Dwelling is part of a research project exploring and designing tools to expand sensory and movement awareness. Luc and Mira will lead the session through exercises of perception and performance; by awakening our senses, we aim at developing little choreographies in order to communicate our experiences to each other. Can this unfold into dancing together in the end? – whatever dance may mean: a score, a walk, a story we tell or simply a new way of imagining us being in the garden. Can our physical and playful encounter with the space teach us something about our relation to it, our navigation in it and our potential to dwell in it?

This workshop is held as a safe space and judgement-free experiment. Everybody is welcome and no previous experience or physical training is required. If you have any access needs, please let us know how we can accommodate your venue by emailing: luc.sanciaume@gmail.com and miraj.hirtz@web.de.

Luc and Mira have been working together for a few months to connect their interests and engagements in somatics, architecture, dance and urbanism.

Please wear loose fitting clothes and shoes you can move in.

No previous dance experience necessary | OPEN to ALL | FREE - Book here...

Biographies

Mira Hirtz is a dance artist, art theorist and art mediator interested in how our bodies generate knowledge. Somatic practice and dance as well as theoretical reflection are her means to investigate our interconnectedness of being in the world. She currently studies the MFA Creative Practice at Trinity and Laban Conservatoire and Independent Dance, after having graduated from art theory studies in Germany.

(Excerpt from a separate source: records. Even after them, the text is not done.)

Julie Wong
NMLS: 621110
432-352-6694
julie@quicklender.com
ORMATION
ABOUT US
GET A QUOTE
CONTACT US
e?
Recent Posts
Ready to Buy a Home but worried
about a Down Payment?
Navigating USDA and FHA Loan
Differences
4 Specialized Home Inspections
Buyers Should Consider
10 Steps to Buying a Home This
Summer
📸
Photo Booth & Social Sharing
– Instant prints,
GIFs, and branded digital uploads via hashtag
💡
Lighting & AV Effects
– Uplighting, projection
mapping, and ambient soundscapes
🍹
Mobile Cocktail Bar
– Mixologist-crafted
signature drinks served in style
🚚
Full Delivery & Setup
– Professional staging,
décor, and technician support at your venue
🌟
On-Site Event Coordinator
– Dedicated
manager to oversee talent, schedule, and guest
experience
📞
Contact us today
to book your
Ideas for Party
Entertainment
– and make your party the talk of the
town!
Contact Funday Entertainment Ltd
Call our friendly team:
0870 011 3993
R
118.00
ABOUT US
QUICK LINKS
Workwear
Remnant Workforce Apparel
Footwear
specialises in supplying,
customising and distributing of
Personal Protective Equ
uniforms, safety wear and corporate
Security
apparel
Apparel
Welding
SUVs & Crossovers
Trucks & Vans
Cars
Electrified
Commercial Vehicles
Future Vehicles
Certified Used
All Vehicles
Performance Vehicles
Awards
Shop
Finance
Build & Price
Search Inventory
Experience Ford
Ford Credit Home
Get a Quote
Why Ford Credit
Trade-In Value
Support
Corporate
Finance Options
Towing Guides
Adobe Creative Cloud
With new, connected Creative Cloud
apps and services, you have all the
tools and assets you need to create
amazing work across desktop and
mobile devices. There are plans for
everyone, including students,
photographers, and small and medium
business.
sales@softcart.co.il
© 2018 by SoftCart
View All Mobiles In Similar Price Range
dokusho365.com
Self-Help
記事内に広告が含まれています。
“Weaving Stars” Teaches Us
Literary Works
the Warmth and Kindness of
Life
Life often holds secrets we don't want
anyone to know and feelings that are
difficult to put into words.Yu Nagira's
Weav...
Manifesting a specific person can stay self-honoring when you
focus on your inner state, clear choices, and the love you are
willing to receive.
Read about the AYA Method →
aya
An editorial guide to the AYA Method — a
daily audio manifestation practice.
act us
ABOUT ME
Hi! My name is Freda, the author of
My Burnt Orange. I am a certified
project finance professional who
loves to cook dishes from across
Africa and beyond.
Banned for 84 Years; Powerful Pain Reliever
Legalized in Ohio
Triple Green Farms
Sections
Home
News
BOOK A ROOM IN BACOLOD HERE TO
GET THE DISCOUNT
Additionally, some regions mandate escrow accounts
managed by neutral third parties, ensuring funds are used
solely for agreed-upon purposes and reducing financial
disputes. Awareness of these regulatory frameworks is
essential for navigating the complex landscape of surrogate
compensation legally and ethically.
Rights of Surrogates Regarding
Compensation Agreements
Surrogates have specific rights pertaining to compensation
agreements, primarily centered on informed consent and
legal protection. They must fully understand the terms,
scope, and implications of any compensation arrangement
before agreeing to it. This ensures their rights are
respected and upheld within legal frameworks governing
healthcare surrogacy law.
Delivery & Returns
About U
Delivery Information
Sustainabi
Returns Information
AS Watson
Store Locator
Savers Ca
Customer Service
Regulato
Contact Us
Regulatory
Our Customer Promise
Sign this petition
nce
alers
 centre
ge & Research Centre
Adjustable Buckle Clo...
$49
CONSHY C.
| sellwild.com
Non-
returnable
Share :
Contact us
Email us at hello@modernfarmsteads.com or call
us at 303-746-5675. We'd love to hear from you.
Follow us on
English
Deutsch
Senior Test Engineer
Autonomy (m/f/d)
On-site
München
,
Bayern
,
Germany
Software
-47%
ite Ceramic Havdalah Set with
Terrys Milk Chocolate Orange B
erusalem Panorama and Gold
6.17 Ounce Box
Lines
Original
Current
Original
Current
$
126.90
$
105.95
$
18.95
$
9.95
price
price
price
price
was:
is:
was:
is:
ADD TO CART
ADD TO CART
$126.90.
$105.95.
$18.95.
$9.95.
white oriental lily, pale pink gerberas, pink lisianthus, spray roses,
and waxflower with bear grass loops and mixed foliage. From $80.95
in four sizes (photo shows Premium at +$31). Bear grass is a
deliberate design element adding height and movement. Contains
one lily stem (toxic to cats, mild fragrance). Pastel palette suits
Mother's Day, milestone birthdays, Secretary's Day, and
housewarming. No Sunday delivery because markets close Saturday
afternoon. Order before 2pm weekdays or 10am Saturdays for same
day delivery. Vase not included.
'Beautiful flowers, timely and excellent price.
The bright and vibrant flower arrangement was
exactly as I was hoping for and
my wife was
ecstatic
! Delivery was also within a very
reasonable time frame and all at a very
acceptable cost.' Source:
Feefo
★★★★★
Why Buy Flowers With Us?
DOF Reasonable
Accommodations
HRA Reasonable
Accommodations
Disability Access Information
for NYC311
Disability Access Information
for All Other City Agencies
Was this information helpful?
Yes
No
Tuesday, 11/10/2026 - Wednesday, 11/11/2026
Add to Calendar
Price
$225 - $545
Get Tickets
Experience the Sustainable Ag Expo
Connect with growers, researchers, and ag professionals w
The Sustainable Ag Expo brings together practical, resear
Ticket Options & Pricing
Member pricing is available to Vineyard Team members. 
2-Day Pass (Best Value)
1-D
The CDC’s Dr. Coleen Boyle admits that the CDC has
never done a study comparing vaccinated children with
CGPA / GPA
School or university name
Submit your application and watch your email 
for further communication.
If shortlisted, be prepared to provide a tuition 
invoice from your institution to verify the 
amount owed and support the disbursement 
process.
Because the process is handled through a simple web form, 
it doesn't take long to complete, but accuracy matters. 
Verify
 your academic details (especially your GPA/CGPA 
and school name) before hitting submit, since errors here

Luc Sanciaume is training as an architect on the Ma in Architecture at Central St Martins. He has been collaborating with Phytology as part of his placement for the last few months. His interest focuses on understanding the values produced by wild spaces in the urban environment, the practice of land stewardship through processes of commoning and the application of somatics as a pedagogical framework for architectural and urban design.